Phase 8: Binary Or Service Productization

Only after public APIs are pure Swift:

  • Evaluate binary XCFramework runtime packaging.
  • Evaluate XPC/helper service runtime packaging.
  • Measure consumer build impact.
  • Document local development override strategy.

Exit criteria:

  • Consumers can use meaningful USD functionality without rebuilding/reimporting SwiftUsd in most app/feature targets.

Phase 9: External Consumer Proof With Bismuth

Use Bismuth as an external proof after internal shelling works.

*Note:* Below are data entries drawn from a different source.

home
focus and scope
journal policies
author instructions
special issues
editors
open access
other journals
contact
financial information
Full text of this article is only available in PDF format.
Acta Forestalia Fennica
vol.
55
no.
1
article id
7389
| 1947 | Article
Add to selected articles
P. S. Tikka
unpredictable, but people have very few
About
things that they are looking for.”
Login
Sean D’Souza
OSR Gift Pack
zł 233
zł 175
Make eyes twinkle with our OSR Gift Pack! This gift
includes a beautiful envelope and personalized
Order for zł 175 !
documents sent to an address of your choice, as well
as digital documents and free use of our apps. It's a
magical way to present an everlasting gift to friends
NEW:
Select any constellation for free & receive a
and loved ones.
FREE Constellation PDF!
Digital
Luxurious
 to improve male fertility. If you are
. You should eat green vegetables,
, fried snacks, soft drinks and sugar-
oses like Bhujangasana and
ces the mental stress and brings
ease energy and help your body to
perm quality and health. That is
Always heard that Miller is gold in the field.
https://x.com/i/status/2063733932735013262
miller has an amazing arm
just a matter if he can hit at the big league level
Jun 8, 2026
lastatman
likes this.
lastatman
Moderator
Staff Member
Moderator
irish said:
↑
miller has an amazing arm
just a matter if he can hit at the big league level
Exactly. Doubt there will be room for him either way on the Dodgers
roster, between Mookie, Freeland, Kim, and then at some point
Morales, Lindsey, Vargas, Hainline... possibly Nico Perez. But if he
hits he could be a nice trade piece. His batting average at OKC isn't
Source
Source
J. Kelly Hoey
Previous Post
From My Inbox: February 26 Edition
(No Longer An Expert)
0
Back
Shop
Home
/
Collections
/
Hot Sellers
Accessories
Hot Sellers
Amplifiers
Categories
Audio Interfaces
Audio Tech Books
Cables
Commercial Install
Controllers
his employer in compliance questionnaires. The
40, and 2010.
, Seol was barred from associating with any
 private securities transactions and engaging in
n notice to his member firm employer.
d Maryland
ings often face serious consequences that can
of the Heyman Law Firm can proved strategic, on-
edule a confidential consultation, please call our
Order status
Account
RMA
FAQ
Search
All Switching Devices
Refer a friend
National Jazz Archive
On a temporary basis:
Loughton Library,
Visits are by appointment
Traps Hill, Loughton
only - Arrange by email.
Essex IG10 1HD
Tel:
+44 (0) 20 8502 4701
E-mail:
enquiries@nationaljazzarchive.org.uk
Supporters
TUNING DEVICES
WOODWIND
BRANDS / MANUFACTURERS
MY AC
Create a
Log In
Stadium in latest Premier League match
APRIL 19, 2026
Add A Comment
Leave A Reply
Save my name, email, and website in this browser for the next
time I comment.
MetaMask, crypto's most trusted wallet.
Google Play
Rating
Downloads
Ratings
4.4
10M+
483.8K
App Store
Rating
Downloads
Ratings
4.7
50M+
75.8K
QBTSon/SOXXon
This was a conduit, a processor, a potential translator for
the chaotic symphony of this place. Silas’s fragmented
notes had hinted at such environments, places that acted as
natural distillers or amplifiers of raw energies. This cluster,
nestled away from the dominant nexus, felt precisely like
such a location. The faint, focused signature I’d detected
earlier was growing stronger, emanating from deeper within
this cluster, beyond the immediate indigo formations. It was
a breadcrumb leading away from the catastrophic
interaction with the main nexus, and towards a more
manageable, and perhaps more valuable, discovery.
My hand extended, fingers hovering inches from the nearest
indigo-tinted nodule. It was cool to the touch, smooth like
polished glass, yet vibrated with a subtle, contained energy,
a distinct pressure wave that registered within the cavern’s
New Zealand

  • Create BismuthUSD optional module.
  • Consume SwiftUsdShell APIs.
  • Convert shell mesh/material output to Bismuth Entity, MeshResource, and material types.
  • Avoid raw SwiftUsd/OpenUSD dependency in Bismuth core.

Exit criteria:

  • Bismuth can import static USD scene data through shell APIs without taking a direct raw SwiftUsd/OpenUSD dependency in its core renderer/DSL.

Completion Definition

The whole SwiftUsd shelling effort is complete when:

  • SwiftUsdShell is a standalone pure Swift package.
  • SwiftUsd remains the preferred runtime binding layer over OpenUSD.
  • Public shell APIs cover the main read/write workflows needed by first-party packages.
  • First-party packages expose pure Swift APIs for common workflows.
  • Raw SwiftUsd/OpenUSD and USDInterop types are no longer part of app-facing public APIs.
  • At least one real app/feature consumer uses shell APIs without direct raw OpenUSD, USDInterop, or C++ interop imports.
  • Build impact has been measured before and after.
  • Binary or service packaging has been evaluated after the API boundary is clean.
  • Bismuth or another external consumer can use the shell without becoming tied to raw SwiftUsd/OpenUSD.

Initial Implementation Note

The first concrete pilot should be USDToolsMaterials, specifically the read-only material inspection surface. This is intentionally more meaningful than a trivial stage-cache handle proof, but still smaller than shelling all of USDTools at once.

For mutation work, prefer adding missing generic runtime primitives to SwiftUsd, then representing them through SwiftUsdShell pure Swift contracts. Use USDInterop only as temporary compatibility scaffolding while migrating existing USDTools behavior.